Step 1: Pour the first layer

Pour Kahlúa into a shot glass.

Step 2: Pour the second layer

Align a bar spoon diagonally into the glass, resting just over the Kahlúa. Pour the Irish cream over the spoon and into the drink.

Step 3: Pour the final layer

Keep the bar spoon in the same position and pour the whiskey onto the spoon and into the glass, layering over the cream.

Step 4: Serve

Serve immediately.

Why are the layers in my Alaskan duck fart shot mixing together?

So you've just poured your second and third layers and you're left with a sort of ugly, muddy looking shot glass. Yep, we've been there; it's not as easy as it looks. If this happens to you, don't scrap the drink entirely, just transfer it to a rocks glass and add ice to serve as a cocktail. 


The trick to layering the liqueurs is holding the bar spoon at just the right angle so that the liquid is dispersed over a larger surface area and floats over the previous layer instead of sinking into it. To do this in such a small glass, hold the bar spoon at a diagonal angle, touching the tip of the spoon to the side of the glass and just slightly inside the previous layer. Pour the liquid as slowly as possible over the back of the spoon so that it drizzles down the back and across the drink. As long as you're pouring slowly, steadily, and over the back of a spoon, the layers will form easily. And don't try to switch the layers around – the floating layers also depend on the density of each liquid, which varies greatly in alcohol.


Why is it called an Alaskan duck fart?

There are many theories and stories about where, exactly, the duck fart was invented. Surely, such a simple shot had been made by bartenders before, but in Alaska the tradition stuck, as did the funny name. According to Anchorage Press, the shot was formulated by bartender Dave Schmidt at a bar called Peanut Farm on a snowy December day in late 1987. It's rumored that a 70-year-old woman came in and sat at the bar, and because of the slow day, began experimenting with Schmidt to create new drink combinations. When she drank the layered, whiskey-topped drink, she let out a distinct noise, a muffled burp that sounded almost like, well a duck fart.
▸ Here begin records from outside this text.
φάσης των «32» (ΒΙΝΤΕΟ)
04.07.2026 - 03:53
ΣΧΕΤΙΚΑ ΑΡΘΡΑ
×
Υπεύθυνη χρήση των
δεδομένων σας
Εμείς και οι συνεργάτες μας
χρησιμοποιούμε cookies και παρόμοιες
And so as simple as that, the name was created, or so they say; some Oregonians still lay claim to the name, though with much less interesting stories. As for us, we think we'll let Alaskans take this one.

What's the difference between an Alaskan duck fart shot and a B-52?

While it's possible you've never encountered an Alaskan duck fart in the wild (what a bizarre statement!), you might be more familiar with a similar shooter known as a B-52. Just like the Alaskan duck fart, a B-52 shot is composed of three distinct layers. In fact, two of the three layers are the same: You start by pouring in the Kahlúa (or other coffee liqueur), then carefully floating the Baileys Irish Cream over it. The final ingredient in a B-52 is not whiskey, but rather Grand Marnier, an orange liqueur blended with cognac. The result is a shot that's a bit sweeter than the Alaskan duck fart, with a citrus note that can complement the coffee and vanilla notes found in the other two ingredients.


A common B-52 variation is a flaming B-52, in which the bartender will float some overproof alcohol over the shot and set it ablaze for some added dramatic flair. You could follow suit and throw fire into the mix with this concoction as well, but a "flaming Alaskan duck fart" sounds, well, horrifying. 

Alaskan Duck Fart (Yucky Name, Yummy Shot) Recipe

5 (30 ratings)

Look beyond the name and devour this delicious, layered, and oh-so potent shooter.

Prep Time
Cook Time
alaskan duck fart on table
Total time: 1 minute


  • ½ ounce Kahlúa
  • ½ ounce Baileys Irish Cream
  • ½ ounce whiskey


  1. Pour Kahlúa into a shot glass.
  2. Align a bar spoon diagonally into the glass, resting just over the Kahlúa. Pour the Irish cream over the spoon and into the drink.
  3. Keep the bar spoon in the same position and pour the whiskey onto the spoon and into the glass, layering over the cream.
  4. Serve immediately.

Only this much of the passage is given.